A bank went to forclose on a house and the family got a lawyer and they walked into court and stated that they didn’t know who actually owned title to the house. The judge asked the banks lawyer to come up with the deed, and guess what, they couldn’t. The loan had been sold so many times, they couldn’t track down the deed. The judge ruled that they couldn’t forclose on a property they couldn’t prove they owned and ruled that the family now owned the home free and clear.

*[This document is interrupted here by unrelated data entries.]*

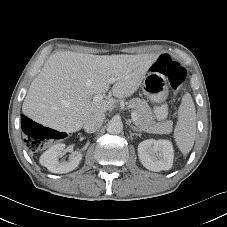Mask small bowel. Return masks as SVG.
<instances>
[{
  "label": "small bowel",
  "instance_id": "c3829d8e",
  "mask_svg": "<svg viewBox=\"0 0 227 227\" xmlns=\"http://www.w3.org/2000/svg\"><path fill=\"white\" fill-rule=\"evenodd\" d=\"M172 108V103L170 101H158L156 103V116L159 118V119H163L166 117V110H170Z\"/></svg>",
  "mask_w": 227,
  "mask_h": 227
}]
</instances>
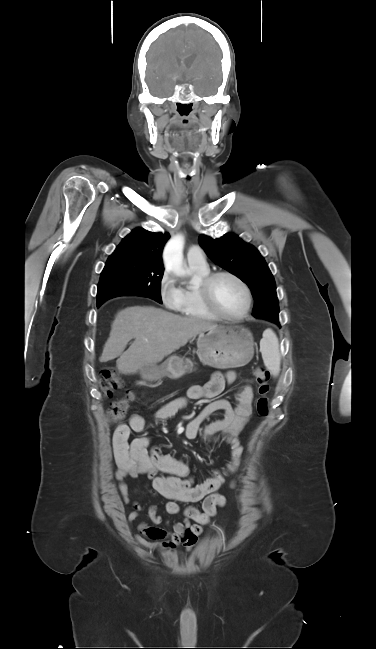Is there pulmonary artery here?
Segmentation results:
<instances>
[{
  "label": "pulmonary artery",
  "mask_w": 376,
  "mask_h": 649,
  "mask_svg": "<svg viewBox=\"0 0 376 649\" xmlns=\"http://www.w3.org/2000/svg\"><path fill=\"white\" fill-rule=\"evenodd\" d=\"M187 261L189 265L207 266L205 254L197 245H193L188 249Z\"/></svg>",
  "instance_id": "obj_1"
}]
</instances>
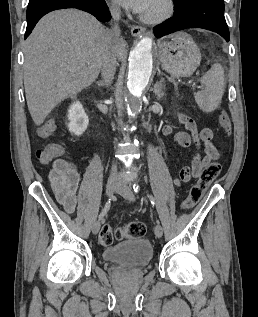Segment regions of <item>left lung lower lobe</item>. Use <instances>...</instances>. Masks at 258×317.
I'll list each match as a JSON object with an SVG mask.
<instances>
[{"label": "left lung lower lobe", "mask_w": 258, "mask_h": 317, "mask_svg": "<svg viewBox=\"0 0 258 317\" xmlns=\"http://www.w3.org/2000/svg\"><path fill=\"white\" fill-rule=\"evenodd\" d=\"M174 9L175 17L154 28L157 38L187 28H202L216 32L229 41L223 0H188Z\"/></svg>", "instance_id": "1"}]
</instances>
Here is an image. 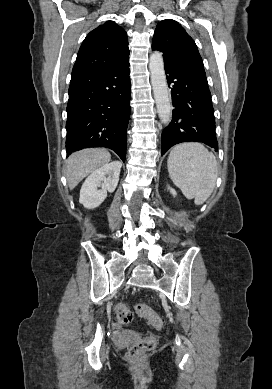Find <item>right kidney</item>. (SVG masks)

The moral of the story? Shit happens.

Anonymous Coward says:

Re: presumption of valid claims

Most of the free trade agreements that we’ve recently been involved in require that courts start with the presumption that the copyright claims are valid:

Here’s a snippet from our FTA with South Korea:

“In civil, administrative, and criminal proceedings involving copyright or related rights, each Party shall provide for a presumption that, in the absence of proof to the contrary, the person whose name is indicated as the author, producer, performer, or publisher of the work, performance, or phonogram in the usual manner is the designated right holder in such work, performance, or phonogram. Each Party shall also provide for a presumption that, in the absence of proof to the contrary, the copyright or related right subsists in such subject matter.”

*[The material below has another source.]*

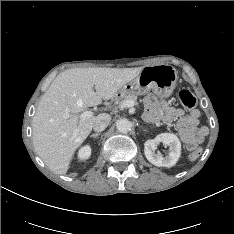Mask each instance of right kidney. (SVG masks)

Unfortunately, our international agreements stipulate that the defendant has the burden of proving the claims are invalid.

Steven (profile) says:

Re: Re: presumption of valid claims

I think you read that wrong. The presumption is that the creator of the work owns the copyright unless otherwise proven. Meaning that if Metallica takes me to court for distributing their black album the presumption is that they own the copyright, but if Warner Music sues me they have to provide proof that they own the copyright.

Anonymous Coward says:

Re: Re: Re: presumption of valid claims

“I think you read that wrong.”

Definitely possible – and that’d be nice if you’re right. My reading of the text seems to extend the presumption to producers and publishers(e.g. MCS et al.), not just creators.

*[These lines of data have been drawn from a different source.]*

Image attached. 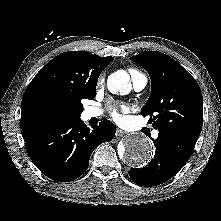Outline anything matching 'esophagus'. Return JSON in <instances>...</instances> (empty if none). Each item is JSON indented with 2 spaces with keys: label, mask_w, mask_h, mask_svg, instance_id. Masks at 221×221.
Here are the masks:
<instances>
[{
  "label": "esophagus",
  "mask_w": 221,
  "mask_h": 221,
  "mask_svg": "<svg viewBox=\"0 0 221 221\" xmlns=\"http://www.w3.org/2000/svg\"><path fill=\"white\" fill-rule=\"evenodd\" d=\"M126 134V132H124L123 130L121 129H117L116 130V137H122Z\"/></svg>",
  "instance_id": "34e87169"
}]
</instances>
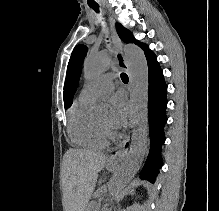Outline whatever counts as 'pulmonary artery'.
Returning a JSON list of instances; mask_svg holds the SVG:
<instances>
[{
  "label": "pulmonary artery",
  "mask_w": 219,
  "mask_h": 211,
  "mask_svg": "<svg viewBox=\"0 0 219 211\" xmlns=\"http://www.w3.org/2000/svg\"><path fill=\"white\" fill-rule=\"evenodd\" d=\"M113 73L99 75L93 82L86 85L80 92L79 98L85 101L93 102L100 95L108 93L114 89Z\"/></svg>",
  "instance_id": "pulmonary-artery-1"
}]
</instances>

“each Party shall provide for a presumption that, in the absence of proof to the contrary, the person whose name is indicated as the …producer,…or publisher of the work… is the designated right holder…”

Anonymous Coward says:

Well, the court rules in favor of big corporations as usual. Does this set a precedent for individuals being sued for infringement? Probably not. I’m not saying the ruling is wrong, just that our legal system seems to have a bias in favor of big corporations who engage in a lawsuit with individuals. The precedent for that bias is already set and this judgment simply upholds that precedent and the inequitable nature of our legal system.

Hephaestus (profile) says:

This line make me wonder .....

“MCS has failed to demonstrate ownership of any of the copyrights at issue. Plaintiffs allege MCS is a licensing administrator and an exclusive licensing agent of the copyrights at issue, but do not allege MCS to be an owner of such works. Without demonstrating legal ownership, MCS is not able to plead all of the necessary elements of copyright infringement.”

Would this have been usable against RIAA for the 30,000 people they went after for infringement? the line ….

“but do not allege MCS to be an owner of such works.”

… seems to suggest that would be the case. Wouldn’t the labels have to go to court themselves and not use a third party (RIAA) to collect money for the copyright infringement?

“Without demonstrating legal ownership, MCS is not able to plead all of the necessary elements of copyright infringement.”

Or am I missing something here??

AG Wright (profile) says:

Mechanical reproduction rights

I could be wrong here but I think that when an artist records the music of a composer they pay the composer, through some licensing authority or the other, sometimes the Harry Fox Agency, for the mechanical rights to the song.
That means they can record it and sell the recordings.
I am not a lawyer and this could be complete BS. If you want to make recordings of copyrighted material find and hire a good entertainment lawyer.